From High-Level Specification to High-Performance Code

Computer architectures and systems are becoming ever more powerful but increasingly more complex. With the end of frequency scaling (about 2004) and the era of multicores/manycores/accelerators, it is exceedingly hard to extract the promised performance, in particular, at a reasonable energy budget. Only highly trained and educated experts can hope to conquer this barrier that, if not appropriately dealt with, can translate into multiple orders of magnitude of underutilization of computer systems when programmed by less specialized programmers or domain scientists. To overcome this challenge, the last ten years have seen a flurry of activity to automate the design and generation of highly efficient implementations for these multicore/manycore architectures, and to translate high level descriptions of programs into high performance and power efficiency.
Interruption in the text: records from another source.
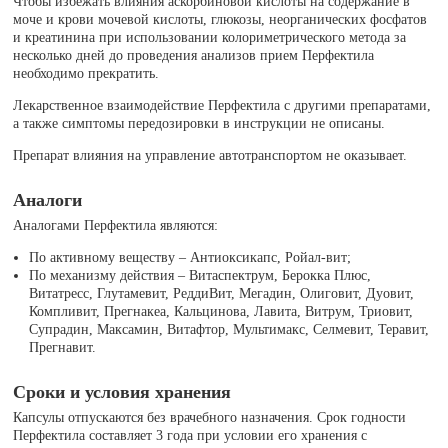
Чтобы избежать влияния аскорбиновой кислоты на содержание в
моче и крови мочевой кислоты, глюкозы, неорганических фосфатов
и креатинина при использовании колориметрического метода за
несколько дней до проведения анализов прием Перфектила
необходимо прекратить.
Лекарственное взаимодействие Перфектила с другими препаратами,
а также симптомы передозировки в инструкции не описаны.
Препарат влияния на управление автотранспортом не оказывает.
Аналоги
Аналогами Перфектила являются:
По активному веществу – Антиоксикапс, Ройал-вит;
По механизму действия – Витаспектрум, Берокка Плюс,
Витатресс, Глутамевит, РеддиВит, Мегадин, Олиговит, Дуовит,
Компливит, Прегнакеа, Кальцинова, Лавита, Витрум, Триовит,
Супрадин, Максамин, Витафтор, Мультимакс, Селмевит, Теравит,
Прегнавит.
Сроки и условия хранения
Капсулы отпускаются без врачебного назначения. Срок годности
Перфектила составляет 3 года при условии его хранения с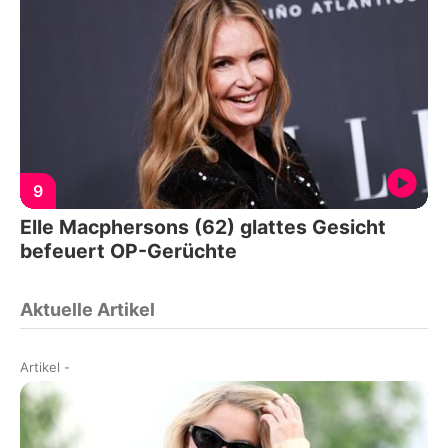
9
Elle Macphersons (62) glattes Gesicht
befeuert OP-Gerüchte
Aktuelle Artikel
Artikel
-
The special issue titled From High-Level Specification to High-Performance Code published in Proceedings of the IEEE in November 2018, brings together the leading approaches to tackle this remarkably hard problem. The editors feature articles on program translation, software synthesis, and automatic performance tuning in the context of compilers and library generators, performance engineering, program generation, domain specific languages, and hardware synthesis for multicore/manycore architectures. They cover the range of machines from small scale level to the largest supercomputer installations and show that the underlying problems and techniques are remarkably similar.